• _What to do_
Starting with the first line, output the data exactly, through to the last line.

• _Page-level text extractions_
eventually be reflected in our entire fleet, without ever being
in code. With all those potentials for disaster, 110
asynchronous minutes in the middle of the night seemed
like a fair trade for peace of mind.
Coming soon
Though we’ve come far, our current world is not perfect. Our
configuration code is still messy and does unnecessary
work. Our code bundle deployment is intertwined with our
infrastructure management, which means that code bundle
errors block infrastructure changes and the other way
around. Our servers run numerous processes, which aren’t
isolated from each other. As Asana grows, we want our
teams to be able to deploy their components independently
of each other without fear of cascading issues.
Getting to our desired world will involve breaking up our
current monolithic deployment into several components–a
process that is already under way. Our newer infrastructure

• _Finished exercise_
eventually be reflected in our entire fleet, without ever being
in code. With all those potentials for disaster, 110
asynchronous minutes in the middle of the night seemed
like a fair trade for peace of mind.
Coming soon
Though we’ve come far, our current world is not perfect. Our
configuration code is still messy and does unnecessary
work. Our code bundle deployment is intertwined with our
infrastructure management, which means that code bundle
errors block infrastructure changes and the other way
around. Our servers run numerous processes, which aren’t
isolated from each other. As Asana grows, we want our
teams to be able to deploy their components independently
of each other without fear of cascading issues.
Getting to our desired world will involve breaking up our
current monolithic deployment into several components–a
process that is already under way. Our newer infrastructure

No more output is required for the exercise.